米長期金利4.67%、日本株の重しに ウォーシュFRB議長が今夜初講演
ウォーシュFRB議長の演説に市場が注目
今後の米金利の方向性に手掛かりが出るか
米金利・国際原油価格の上昇も重荷に

日本経済新聞によると、28日の日経平均株価は前営業日比27.49ポイント(0.04%)安の6万6,104.49円で取引を開始した。
アメリカの金融政策の行方を見極めようとする投資家の様子見姿勢が強まり、積極的な買いが抑えられている。
米連邦準備制度理事会(FRB)のケビン・ウォーシュ議長は、ジャクソンホール経済政策シンポジウムで、日本時間28日午後11時(現地時間午前8時)から基調講演を行う予定だ。5月に就任したウォーシュ議長にとって、今回が初めての公式の場での講演となるため、市場の注目が集まっている。
今回の講演で、今後の政策金利やアメリカ経済についてFRBがどのような見方を示すのか、手掛かりとなる発言が出るかが焦点となっている。FRBの金融政策の見通しは、アメリカ株だけでなく、日本を含むアジアの株式市場にも影響を与える可能性がある。

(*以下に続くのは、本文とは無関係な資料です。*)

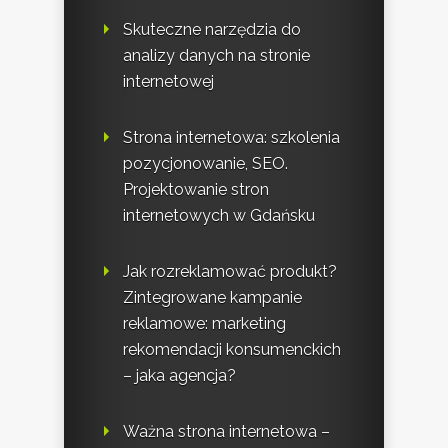
Skuteczne narzędzia do
analizy danych na stronie
internetowej
Strona internetowa: szkolenia
pozycjonowanie, SEO.
Projektowanie stron
internetowych w Gdańsku
Jak rozreklamować produkt?
Zintegrowane kampanie
reklamowe: marketing
rekomendacji konsumenckich
– jaka agencja?
Ważna strona internetowa –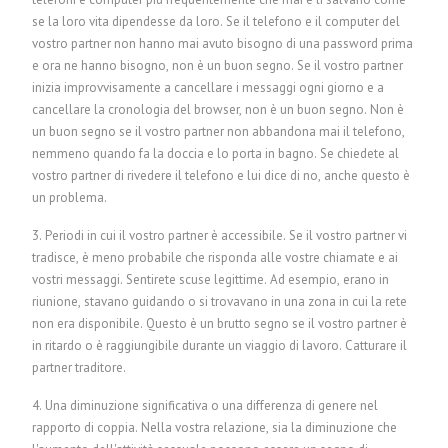
se la loro vita dipendesse da loro. Se il telefono e il computer del
vostro partner non hanno mai avuto bisogno di una password prima
e ora ne hanno bisogno, non è un buon segno. Se il vostro partner
inizia improvvisamente a cancellare i messaggi ogni giorno e a
cancellare la cronologia del browser, non è un buon segno. Non è
un buon segno se il vostro partner non abbandona mai il telefono,
nemmeno quando fa la doccia e lo porta in bagno. Se chiedete al
vostro partner di rivedere il telefono e lui dice di no, anche questo è
un problema.
3. Periodi in cui il vostro partner è accessibile. Se il vostro partner vi
tradisce, è meno probabile che risponda alle vostre chiamate e ai
vostri messaggi. Sentirete scuse legittime. Ad esempio, erano in
riunione, stavano guidando o si trovavano in una zona in cui la rete
non era disponibile. Questo è un brutto segno se il vostro partner è
in ritardo o è raggiungibile durante un viaggio di lavoro.
Catturare il
partner traditore
.
4. Una diminuzione significativa o una differenza di genere nel
rapporto di coppia. Nella vostra relazione, sia la diminuzione che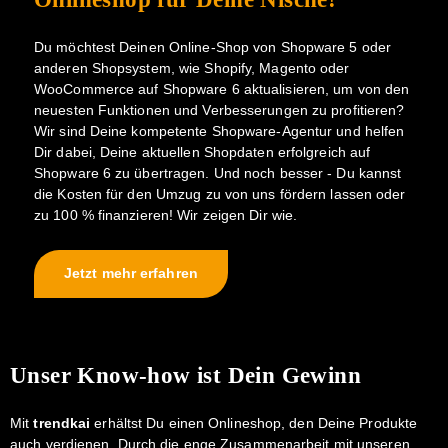
Du möchtest Deinen Online-Shop von Shopware 5 oder
anderen Shopsystem, wie Shopify, Magento oder
WooCommerce auf Shopware 6 aktualisieren, um von den
neuesten Funktionen und Verbesserungen zu profitieren?
Wir sind Deine kompetente Shopware-Agentur und helfen
Dir dabei, Deine aktuellen Shopdaten erfolgreich auf
Shopware 6 zu übertragen. Und noch besser - Du kannst
die Kosten für den Umzug zu von uns fördern lassen oder
zu 100 % finanzieren! Wir zeigen Dir wie.
Jetzt mehr erfahren
Unser Know-how ist Dein Gewinn
Mit
trendkai
erhältst Du einen Onlineshop, den Deine Produkte
auch verdienen. Durch die enge Zusammenarbeit mit unseren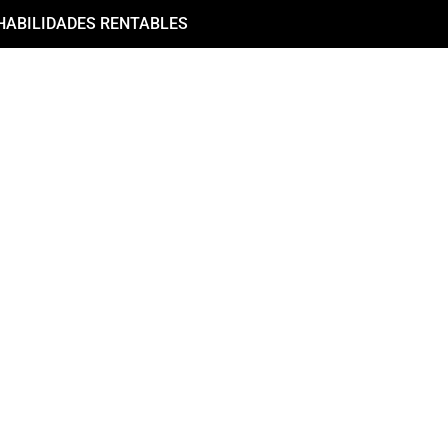
HABILIDADES RENTABLES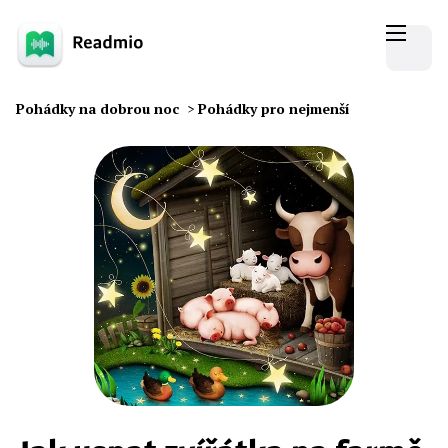
Pohádky na dobrou noc
>
Pohádky pro nejmenší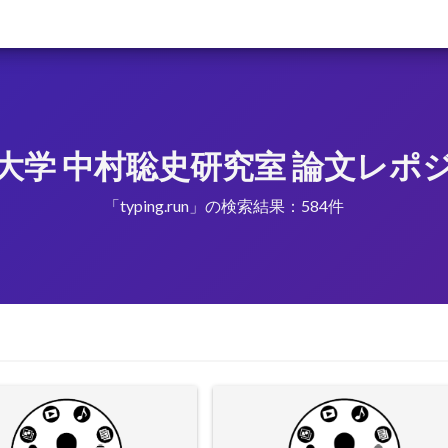
大学 中村聡史研究室 論文レポ
「typing.run」の検索結果：584件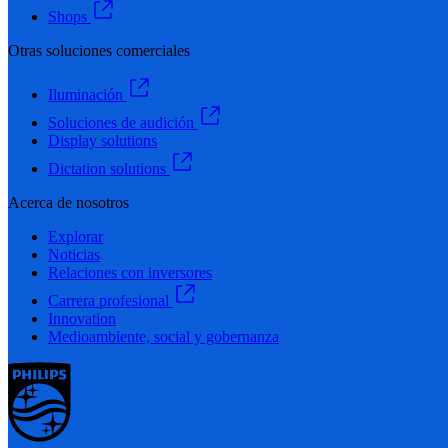
Shops
Otras soluciones comerciales
Iluminación
Soluciones de audición
Display solutions
Dictation solutions
Acerca de nosotros
Explorar
Noticias
Relaciones con inversores
Carrera profesional
Innovation
Medioambiente, social y gobernanza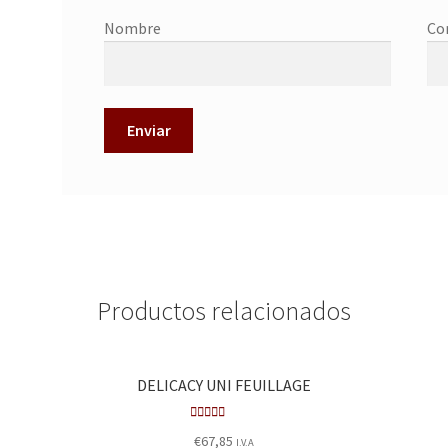
Nombre
Co
Productos relacionados
DELICACY UNI FEUILLAGE
Valora
€
67,85
I.V.A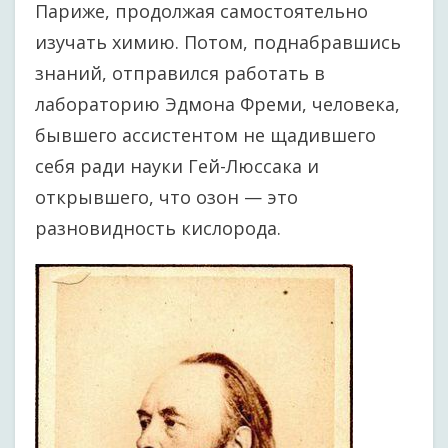
Париже, продолжая самостоятельно
изучать химию. Потом, поднабравшись
знаний, отправился работать в
лабораторию Эдмона Фреми, человека,
бывшего ассистентом не щадившего
себя ради науки Гей-Люссака и
открывшего, что озон — это
разновидность кислорода.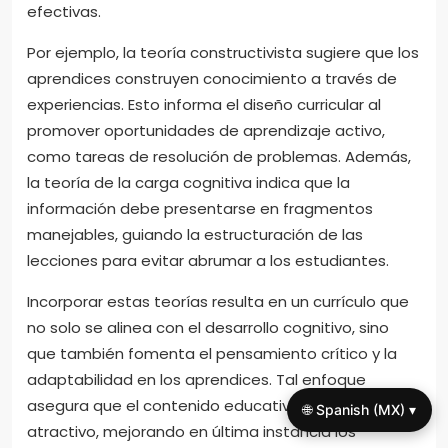
efectivas.
Por ejemplo, la teoría constructivista sugiere que los
aprendices construyen conocimiento a través de
experiencias. Esto informa el diseño curricular al
promover oportunidades de aprendizaje activo,
como tareas de resolución de problemas. Además,
la teoría de la carga cognitiva indica que la
información debe presentarse en fragmentos
manejables, guiando la estructuración de las
lecciones para evitar abrumar a los estudiantes.
Incorporar estas teorías resulta en un currículo que
no solo se alinea con el desarrollo cognitivo, sino
que también fomenta el pensamiento crítico y la
adaptabilidad en los aprendices. Tal enfoque
asegura que el contenido educativo sea relevante y
🌐 Spanish (MX) ▾
atractivo, mejorando en última instancia los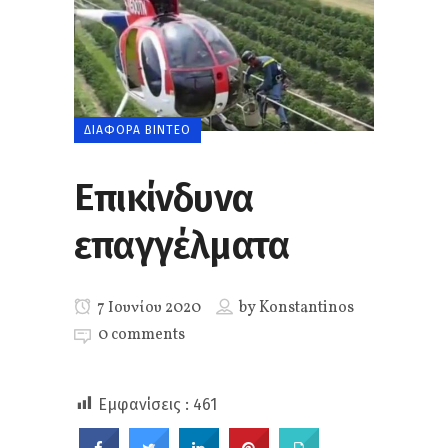
ΔΙΆΦΟΡΑ ΒΊΝΤΕΟ
Επικίνδυνα
επαγγέλματα
7 Ιουνίου 2020
by
Konstantinos
0 comments
Εμφανίσεις :
461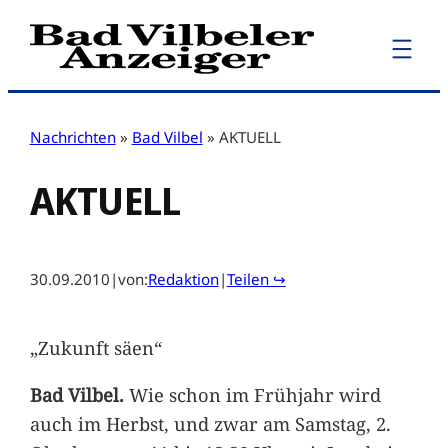
Zum
Inhalt
springen
Nachrichten
»
Bad Vilbel
»
AKTUELL
AKTUELL
30.09.2010
|
von:
Redaktion
|
Teilen ↪
„Zukunft säen“
Bad Vilbel.
Wie schon im Frühjahr wird
auch im Herbst, und zwar am Samstag, 2.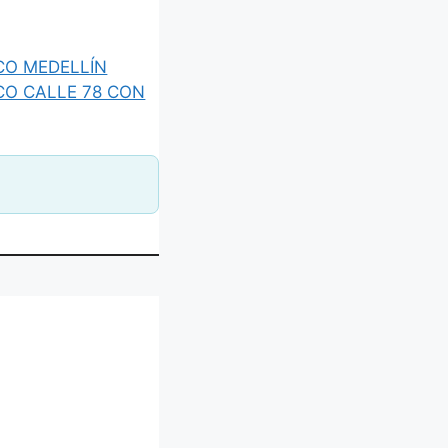
O MEDELLÍN
O CALLE 78 CON
SAN JUAN EUDES CALLE 78 CON 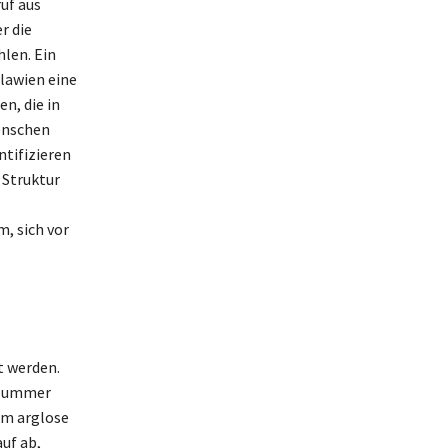
uf aus
r die
len. Ein
lawien eine
n, die in
enschen
ntifizieren
 Struktur
, sich vor
t werden.
 Nummer
um arglose
uf ab,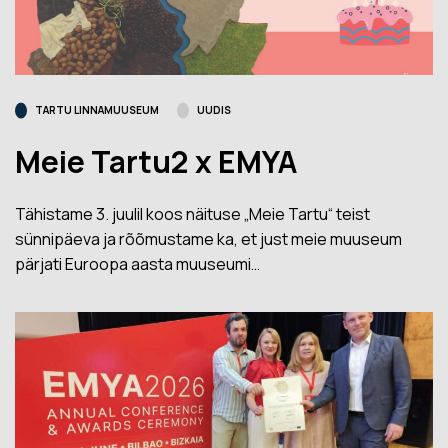
TARTU LINNAMUUSEUM
UUDIS
Meie Tartu2 x EMYA
Tähistame 3. juulil koos näituse „Meie Tartu“ teist
sünnipäeva ja rõõmustame ka, et just meie muuseum
pärjati Euroopa aasta muuseumi…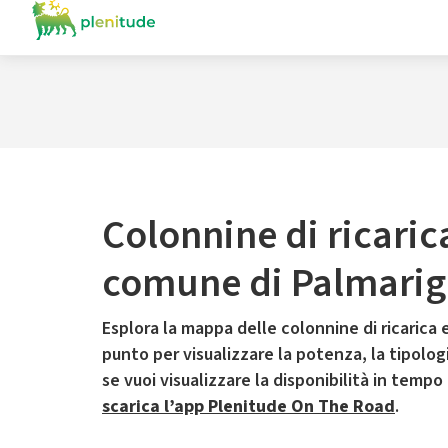
Colonnine di ricaric
comune di Palmarig
Esplora la mappa delle colonnine di ricarica e
punto per visualizzare la potenza, la tipologia
se vuoi visualizzare la disponibilità in tempo
scarica l’app Plenitude On The Road
.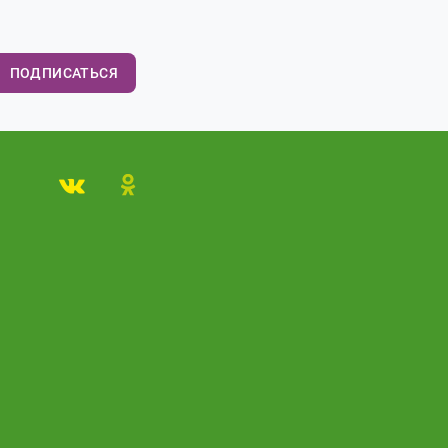
ПОДПИСАТЬСЯ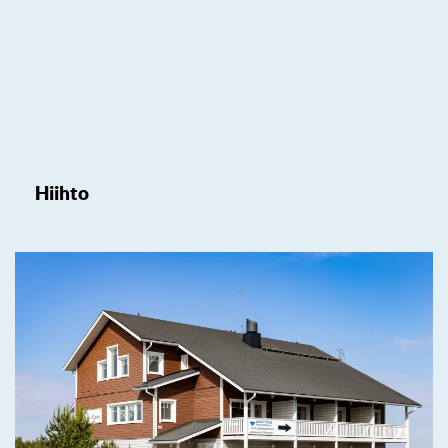
Hiihto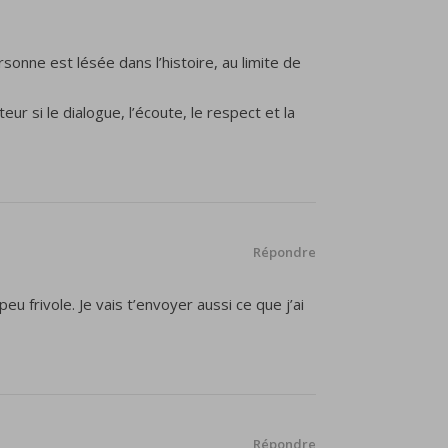
sonne est lésée dans l’histoire, au limite de
 si le dialogue, l’écoute, le respect et la
Répondre
u frivole. Je vais t’envoyer aussi ce que j’ai
Répondre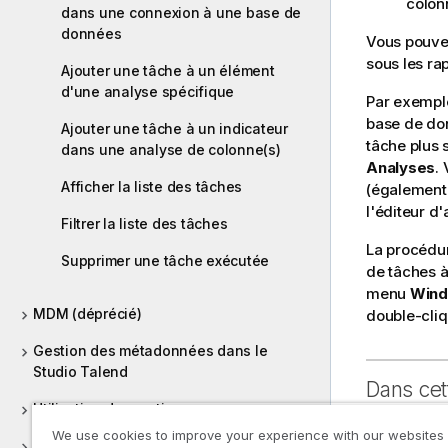
colon
dans une connexion à une base de
données
Vous pouvez
sous les ra
Ajouter une tâche à un élément
d'une analyse spécifique
Par exemple
base de do
Ajouter une tâche à un indicateur
tâche plus 
dans une analyse de colonne(s)
Analyses
.
Afficher la liste des tâches
(également 
l'éditeur d'
Filtrer la liste des tâches
La procédur
Supprimer une tâche exécutée
de tâches à
menu
Win
MDM (déprécié)
double-cliq
Gestion des métadonnées dans le
Studio Talend
Dans cet
Utilisation des routines
Ajouter un
We use cookies to improve your experience with our websites
Versions supportées des systèmes tiers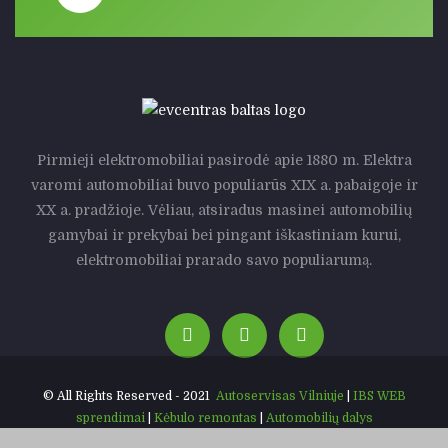
Pirmieji elektromobiliai pasirodė apie 1880 m. Elektra
varomi automobiliai buvo populiarūs XIX a. pabaigoje ir
XX a. pradžioje. Vėliau, atsiradus masinei automobilių
gamybai ir prekybai bei pingant iškastiniam kurui,
elektromobiliai prarado savo populiarumą.
© All Rights Reserved - 2021
Autoservisas Vilniuje
|
IBS WEB
sprendimai
|
Kėbulo remontas
|
Automobilių dalys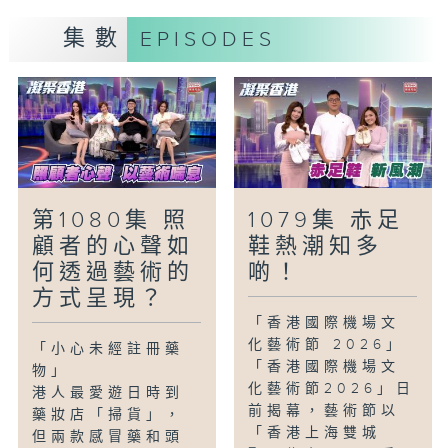
無人機，目標穿過對方龍門環得分。近年運
集數
EPISODES
動更走入校園，以校際聯賽形式讓學生接觸
這項運動，究竟比賽形式和玩法為何？
「香港美食-民生美食關注組-大澳文物美食
遊」
大澳被譽為是港版威尼斯，當中有一間由大
澳舊警署改建而成的文物酒店，保留了前身
的建築及文物資料，讓住客可以回到過去大
第1080集 照
1079集 赤足
澳昔日情懷，除了視覺享受，酒店內的餐廳
顧者的心聲如
鞋熱潮知多
亦特別採用本土食材炮製新派美食，好讓旅
何透過藝術的
啲！
客大快朵頤！
方式呈現？
「香港國際機場文
「童話香港-世界盃」
化藝術節 2026」
隨著 2026 年美加墨世界盃臨近，許多國
「小心未經註冊藥
「香港國際機場文
物」
家隊正在進行熱身賽。如果小朋友能參加世
化藝術節2026」日
港人最愛遊日時到
界盃，最想踢甚麼位置？
前揭幕，藝術節以
藥妝店「掃貨」，
「香港上海雙城
但兩款感冒藥和頭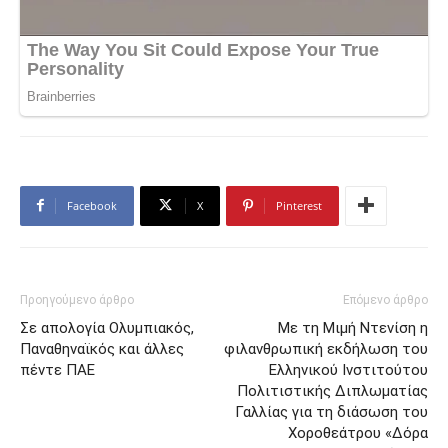
Facebook
X
Pinterest
Προηγούμενο άρθρο
Επόμενο άρθρο
Σε απολογία Ολυμπιακός,
Mε τη Μιμή Ντενίση η
Παναθηναϊκός και άλλες
φιλανθρωπική εκδήλωση του
πέντε ΠΑΕ
Ελληνικού Ινστιτούτου
Πολιτιστικής Διπλωματίας
Γαλλίας για τη διάσωση του
Χοροθεάτρου «Δόρα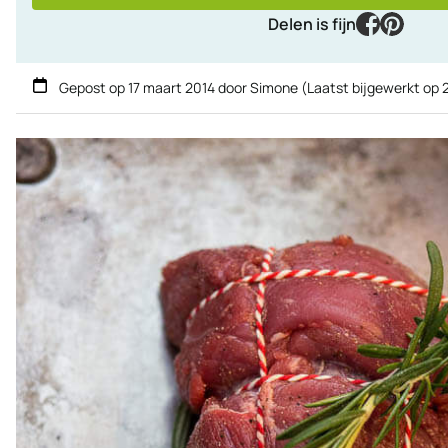
facebook
pinter
Delen is fijn
Gepost op
17 maart 2014
door
Simone
(Laatst bijgewerkt op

アメリカの長期金利の上昇が、日本株の重しとなった。前日にはアメリカの10年物国債利回りが4.67%まで上昇した。金利上昇を受け、人工知能(AI)や半導体などの成長株への投資妙味が薄れる可能性がある。
また、中東情勢の不安定化に伴う国際原油価格の上昇も懸念材料となっている。アメリカとイランの戦闘が長期化する中、両国の停戦交渉も再開されていない。原油の輸入依存度が高い日本では、原油価格の上昇が企業のコスト負担を増やし、株価の下押し要因となる可能性がある。
投資家は28日、ケビン・ウォーシュ議長の講演内容を確認するまで、積極的な売買を控えるとみられている。
一方、アメリカ株の上昇は日本株の投資心理を支え、日経平均の下落幅を抑える要因になると予想される。前日のニューヨーク株式市場では、ナスダック総合指数が前日比411.15ポイント(1.57%)高の2万6,541.35、ダウ工業株30種平均が105.56ポイント(0.20%)高の5万3,569.44で取引を終えた。